-- Activity --
The answer must consist solely of the lines from the one containing "آگاهانه و تعمدا" to the end of the entries below, repeated exactly.

-- Stored data entries --
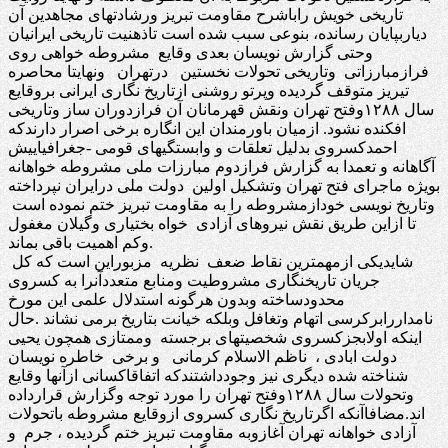
تاریخی خویش راباشرح مقاومت تبریز ورشادتهای مجاهدین آن
دیاربپایان رسانده، بنوعی سبب شده است تاذهنیت تاریخی ایرانیان
وحتی گزارش نویسان بعدی وقایع مشروطه خواهی روی
فرازمبارزاتی وتاریخی تحولات نخستین درتهران ونهایتا محاصره
تیریز متوقف گردیده وپرتو روشنی ازتاریخ نگاری ایرانی بروقایع
سال ۱۲۸۸وفتح تهران ونقش قهرمانان آن فرازدوران ساز وتاریخی
افکنده نشود. ازمیان باورمندان این انگاره برخی اصرار دارندکه
احمدکسروی بدلیل تعلقات و وابستگیهای قومی -جغرافیاییش
آگاهانه و تعمدا به گزارش فرازدوم مبارزات ملی مشروطه خواهانه
بویژه ماجرای فتح تهران وتشکیل اولین دولت ملی درایران نپرداخته
وتاریخ نویسی خودازمشروطه را به مقاومت تبریز ختم نموده است
تا ازاین طریق نقش نیروهای آزادی خواه بختیاری وگیلان مغفول
وکم اهمیت باقی بماند.
شایدیکی ازمهمترین نقاط ضعف نظریه مزبوراین است که کل
جریان تاریخنگاری مشروطیت ومنابع متعددآنرا به کسروی
محدودساخته وبدون هرگونه استدلال علمی این مورخ
نامداررابرکرسی اتهام وتغافل وبلکه خیانت بتاریخ برمی نشاند .حال
اینکه اولابجزکسروی شخصیتهای برجسته وممتازی همچون یحیی
دولت ابادی ، ناظم الاسلام کرمانی و برخی خاطره نویسان
شناخته شده دیگری نیز وجودداشتندکه اتفاقاکسانی ازآنها وقایع
وتحولات سال ۱۲۸۸وفتح تهران را مورد توجه وگزارش قرارداده
اند.مضافاآنکه اگرتاریخ نگاری کسروی ازوقایع مشروطه باتحولات
آزادی خواهانه تهران آغازوبه مقاومت تبریز ختم گردیده ، جرم و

-- Result of this exercise --
آگاهانه و تعمدا به گزارش فرازدوم مبارزات ملی مشروطه خواهانه
بویژه ماجرای فتح تهران وتشکیل اولین دولت ملی درایران نپرداخته
وتاریخ نویسی خودازمشروطه را به مقاومت تبریز ختم نموده است
تا ازاین طریق نقش نیروهای آزادی خواه بختیاری وگیلان مغفول
وکم اهمیت باقی بماند.
شایدیکی ازمهمترین نقاط ضعف نظریه مزبوراین است که کل
جریان تاریخنگاری مشروطیت ومنابع متعددآنرا به کسروی
محدودساخته وبدون هرگونه استدلال علمی این مورخ
نامداررابرکرسی اتهام وتغافل وبلکه خیانت بتاریخ برمی نشاند .حال
اینکه اولابجزکسروی شخصیتهای برجسته وممتازی همچون یحیی
دولت ابادی ، ناظم الاسلام کرمانی و برخی خاطره نویسان
شناخته شده دیگری نیز وجودداشتندکه اتفاقاکسانی ازآنها وقایع
وتحولات سال ۱۲۸۸وفتح تهران را مورد توجه وگزارش قرارداده
اند.مضافاآنکه اگرتاریخ نگاری کسروی ازوقایع مشروطه باتحولات
آزادی خواهانه تهران آغازوبه مقاومت تبریز ختم گردیده ، جرم و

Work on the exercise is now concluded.